*** Opening of Provided records ***

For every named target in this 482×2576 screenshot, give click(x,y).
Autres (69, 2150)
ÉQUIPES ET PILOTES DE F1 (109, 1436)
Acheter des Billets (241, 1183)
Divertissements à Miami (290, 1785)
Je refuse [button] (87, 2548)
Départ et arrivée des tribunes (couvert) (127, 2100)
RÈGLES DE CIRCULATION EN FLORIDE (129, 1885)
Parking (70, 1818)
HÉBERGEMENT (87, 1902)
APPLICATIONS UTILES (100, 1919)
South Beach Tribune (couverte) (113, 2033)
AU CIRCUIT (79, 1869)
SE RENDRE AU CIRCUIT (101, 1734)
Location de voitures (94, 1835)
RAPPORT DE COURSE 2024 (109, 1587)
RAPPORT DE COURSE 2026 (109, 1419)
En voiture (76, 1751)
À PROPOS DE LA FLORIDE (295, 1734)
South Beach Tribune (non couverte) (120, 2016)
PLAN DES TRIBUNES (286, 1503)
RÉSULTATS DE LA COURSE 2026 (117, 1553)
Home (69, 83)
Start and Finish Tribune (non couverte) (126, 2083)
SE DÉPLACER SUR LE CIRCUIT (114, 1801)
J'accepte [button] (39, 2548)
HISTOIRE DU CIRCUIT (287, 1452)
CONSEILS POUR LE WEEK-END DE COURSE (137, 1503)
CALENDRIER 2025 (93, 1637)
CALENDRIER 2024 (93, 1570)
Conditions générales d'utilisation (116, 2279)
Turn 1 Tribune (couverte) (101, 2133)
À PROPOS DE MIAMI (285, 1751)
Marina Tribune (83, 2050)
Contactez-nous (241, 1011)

*** Close of Provided records ***

_Exercise aim_
Extract every line from the one containing "Conditions générales d'utilisation" through the last line of the data, inclusive, exactly as written.

_Response to this exercise_
Conditions générales d'utilisation (116, 2279)
Turn 1 Tribune (couverte) (101, 2133)
À PROPOS DE MIAMI (285, 1751)
Marina Tribune (83, 2050)
Contactez-nous (241, 1011)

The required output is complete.